Pour dépasser ces écueils structurels, la Banque mondiale (BM) recommande dans son dernier rapport consacré au marché du travail au Maroc d’accélérer les changements structurels et créer plus d’emplois dans les secteurs à forte productivité. L’économie marocaine, selon la BM, est passée de l’agriculture à des services informels à faible valeur ajoutée plutôt qu’à des emplois industriels productifs et à forte intensité de main-d’œuvre ou à des emplois de services à forte valeur ajoutée. Il gagnera à favoriser l’industrialisation et à stimuler les services formels à forte valeur ajoutée dans tout le pays, ou de se concentrer sur certains sous-secteurs et pôles d’activité géographiques. Dans un cas comme dans l’autre, il faudra continuer à développer les compétences de la main-d’œuvre et à diffuser la technologie et le savoir-faire dans tous les secteurs et toutes les régions. Cependant, des recommandations politiques concrètes nécessitent un travail d’analyse plus approfondi fondé sur des données de productivité ventilées.
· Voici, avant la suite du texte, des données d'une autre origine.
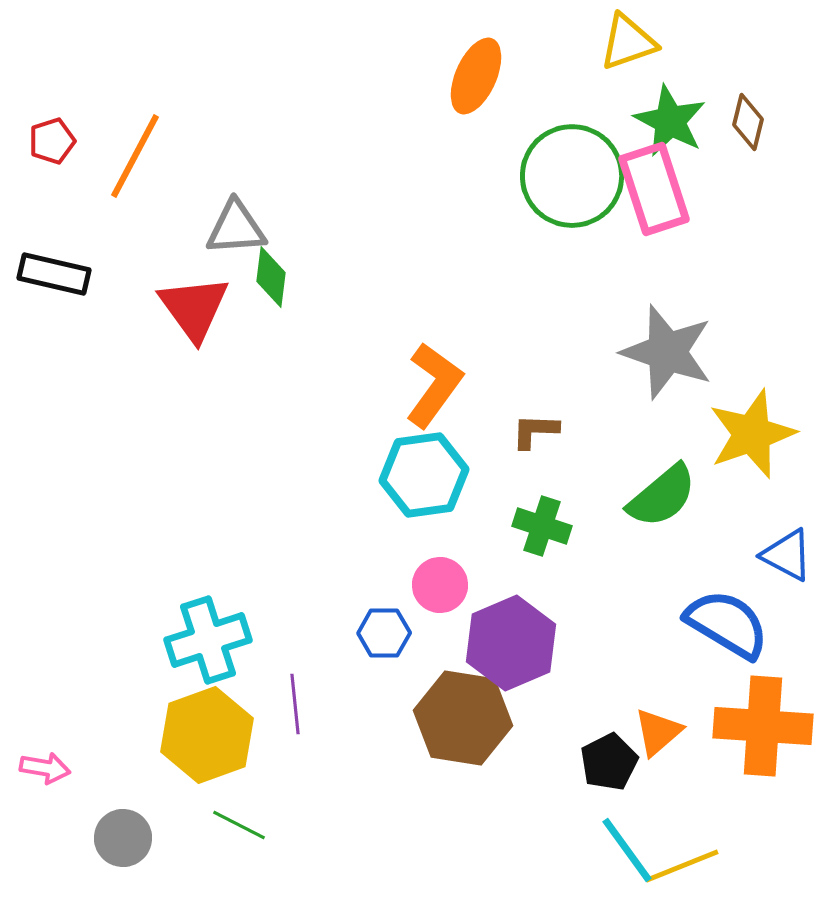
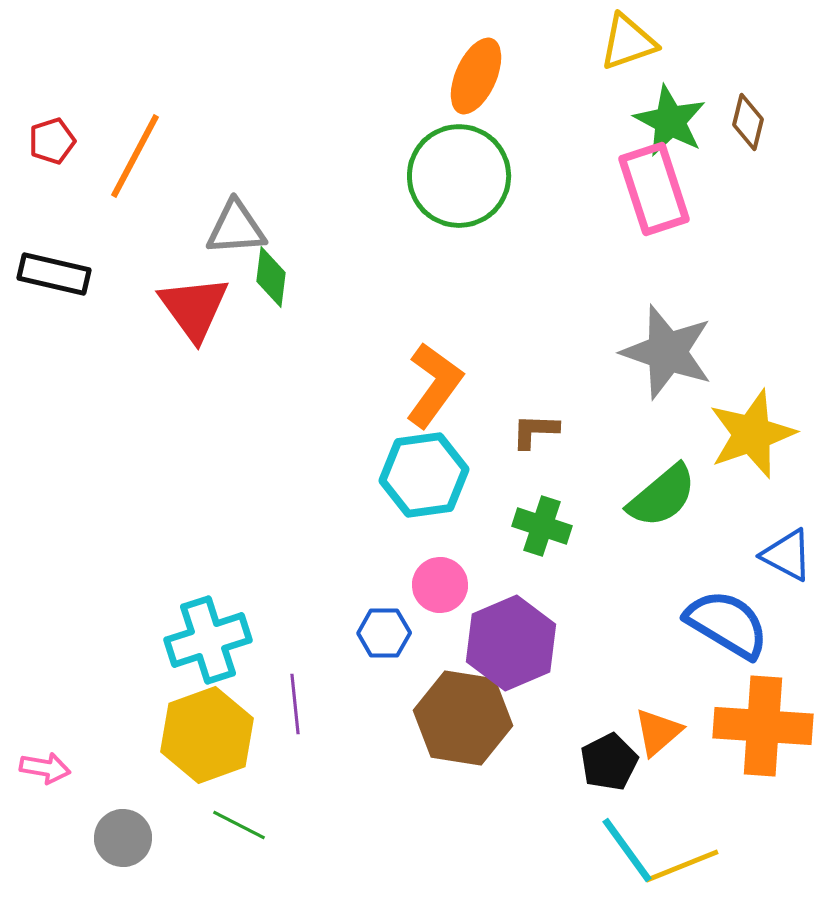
green circle: moved 113 px left
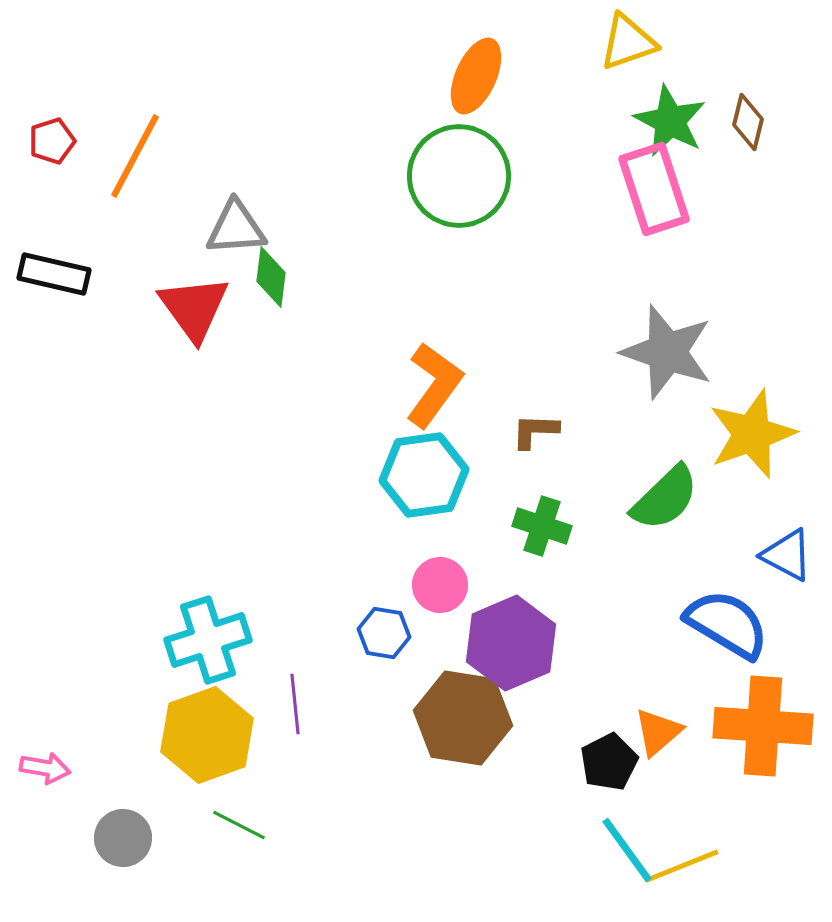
green semicircle: moved 3 px right, 2 px down; rotated 4 degrees counterclockwise
blue hexagon: rotated 9 degrees clockwise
Aussi, la Banque mondiale recommande de promouvoir une plus grande formalisation de l’économie. L’existence d’un secteur informel important entrave la productivité du travail, érode l’assiette fiscale et laisse de nombreux travailleurs et leurs familles sans assurance maladie et sociale adéquate, selon l’analyse des experts de la BM. Ces derniers appellent ainsi à encourager les emplois formels. Cela pourrait nécessiter différents types de mesures, notamment des réformes de l’environnement des affaires, la réduction du coût du travail, ou des initiatives comme le développement des compétences pour améliorer la productivité. Pour comprendre les contraintes de la formalisation et, par extension, les actions qui permettraient de s’attaquer à l’informalité, il faut analyser les données de l’entreprise, notamment les données salariales à l’échelle des entreprises et des particuliers. L’expérience internationale en matière de lutte contre l’informel pourrait aussi s’avérer précieuse, conclut la Banque mondiale.

Déterminer les secteurs d’avenir pour intégrer durablement les jeunes diplômés

Le marché du travail continue à souffrir de plusieurs maux dont l’incapacité à intégrer les jeunes diplômés. Selon les observateurs, cela révèle une inadéquation profonde entre les emplois créés, la structure de l’économie, et les compétences des travailleurs. Ce décalage est une perte pour la société qui a investi dans la formation de ces individus, et dont l’utilisation des compétences est sous optimale. La productivité du travail apparaît en deçà du niveau qu’elle pourrait atteindre si la force de travail était utilisée à meilleur escient.

Au cours du premier trimestre 2022, 33% des 15-24 ans sont dans cette situation, soit environ 1,7 million de personnes, en hausse relative par rapport à 2022 (32%). Les jeunes femmes sont bien plus touchées que les hommes, puisque 44,1% des âgées de 15-24 ans n’arrivent pas à être insérées dans le marché du travail, contre 13,3% des hommes. En d’autres termes, sur l’ensemble des jeunes en chômage, les trois quarts sont des femmes et près de 45% sont des jeunes femmes en zone rurale. Par ailleurs, cette situation tend à persister dans le temps, à renforcer l’immobilité sociale et à engendrer un chômage de long terme. La parade à cette carence structurelle consisterait, entre autres, à déterminer en urgence les secteurs d’activité d’avenir à même d’absorber la main- d’œuvre les années prochaines et s’y adapter en conséquence.